### DATA EXTRACTS ###

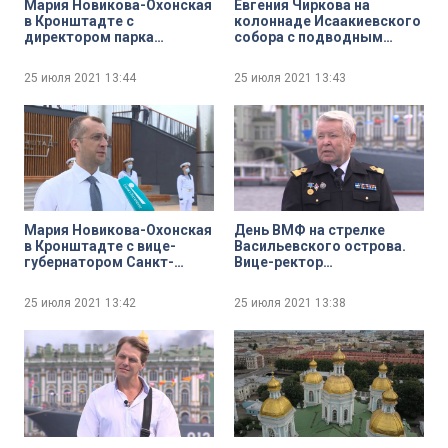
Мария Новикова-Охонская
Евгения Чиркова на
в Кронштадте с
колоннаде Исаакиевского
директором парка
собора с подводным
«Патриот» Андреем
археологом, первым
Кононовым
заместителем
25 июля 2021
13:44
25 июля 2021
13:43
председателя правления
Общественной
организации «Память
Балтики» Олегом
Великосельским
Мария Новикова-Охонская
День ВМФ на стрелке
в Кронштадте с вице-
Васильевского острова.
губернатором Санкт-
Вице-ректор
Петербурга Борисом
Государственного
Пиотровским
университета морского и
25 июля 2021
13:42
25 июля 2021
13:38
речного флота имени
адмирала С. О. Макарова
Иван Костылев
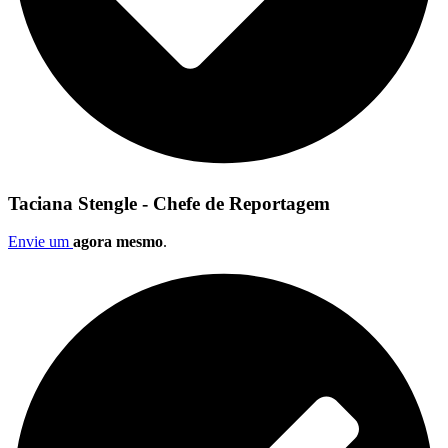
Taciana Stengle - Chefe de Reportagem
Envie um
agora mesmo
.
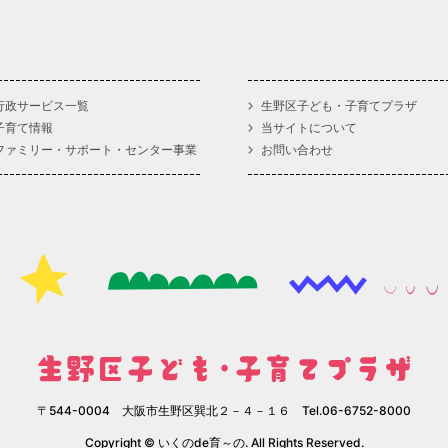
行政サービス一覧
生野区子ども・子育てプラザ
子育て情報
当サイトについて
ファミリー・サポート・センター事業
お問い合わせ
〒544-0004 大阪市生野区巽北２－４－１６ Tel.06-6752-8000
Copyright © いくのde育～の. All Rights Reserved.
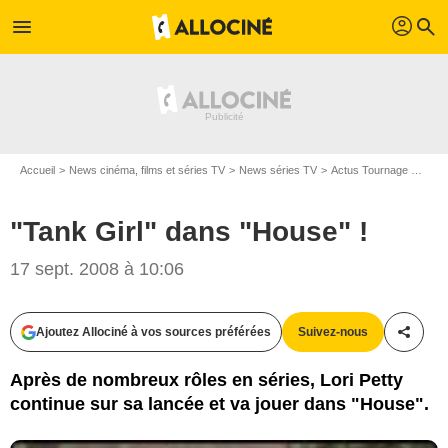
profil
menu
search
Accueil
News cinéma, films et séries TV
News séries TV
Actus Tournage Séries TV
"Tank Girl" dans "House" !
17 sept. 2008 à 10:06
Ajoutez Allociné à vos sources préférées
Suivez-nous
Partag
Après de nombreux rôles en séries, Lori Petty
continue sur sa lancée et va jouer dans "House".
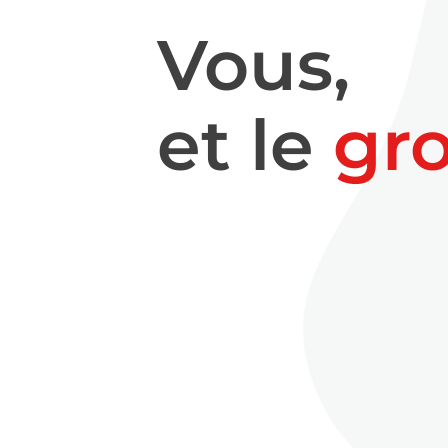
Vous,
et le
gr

###
### DATA EXTRACTS ###

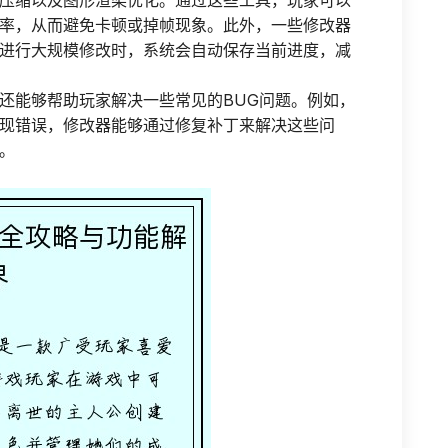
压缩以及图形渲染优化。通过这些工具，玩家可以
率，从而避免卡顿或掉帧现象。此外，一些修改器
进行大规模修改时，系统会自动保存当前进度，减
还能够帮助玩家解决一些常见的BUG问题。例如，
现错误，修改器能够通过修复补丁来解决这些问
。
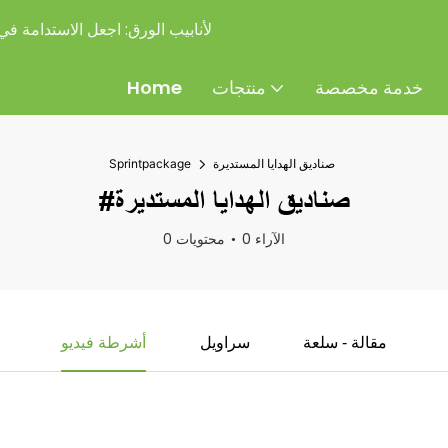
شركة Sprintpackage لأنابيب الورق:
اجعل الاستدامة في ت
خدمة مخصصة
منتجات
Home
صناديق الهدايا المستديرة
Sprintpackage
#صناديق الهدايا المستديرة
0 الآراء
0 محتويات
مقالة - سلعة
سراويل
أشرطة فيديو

###
### DATA EXTRACTS ###

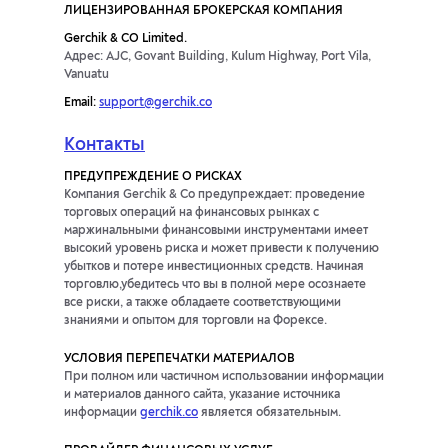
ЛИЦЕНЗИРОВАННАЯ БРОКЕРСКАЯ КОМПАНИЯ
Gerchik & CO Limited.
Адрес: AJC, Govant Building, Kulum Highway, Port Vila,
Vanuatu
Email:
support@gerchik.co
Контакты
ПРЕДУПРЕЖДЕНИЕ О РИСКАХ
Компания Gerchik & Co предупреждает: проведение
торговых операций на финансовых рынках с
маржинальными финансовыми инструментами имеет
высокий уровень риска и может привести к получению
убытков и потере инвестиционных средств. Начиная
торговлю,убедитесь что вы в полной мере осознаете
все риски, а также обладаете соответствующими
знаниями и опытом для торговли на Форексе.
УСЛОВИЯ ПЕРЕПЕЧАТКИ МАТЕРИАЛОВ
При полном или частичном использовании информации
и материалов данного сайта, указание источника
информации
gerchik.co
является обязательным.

###

- **TASK INSTRUCTIONS**: Only the lines from the one containing "торговых операций на финансовых рынках с" through the one containing "является обязательным." are to be retyped, both boundary lines included, with no other material.

- **SOLUTION TO THIS TASK**:
торговых операций на финансовых рынках с
маржинальными финансовыми инструментами имеет
высокий уровень риска и может привести к получению
убытков и потере инвестиционных средств. Начиная
торговлю,убедитесь что вы в полной мере осознаете
все риски, а также обладаете соответствующими
знаниями и опытом для торговли на Форексе.
УСЛОВИЯ ПЕРЕПЕЧАТКИ МАТЕРИАЛОВ
При полном или частичном использовании информации
и материалов данного сайта, указание источника
информации
gerchik.co
является обязательным.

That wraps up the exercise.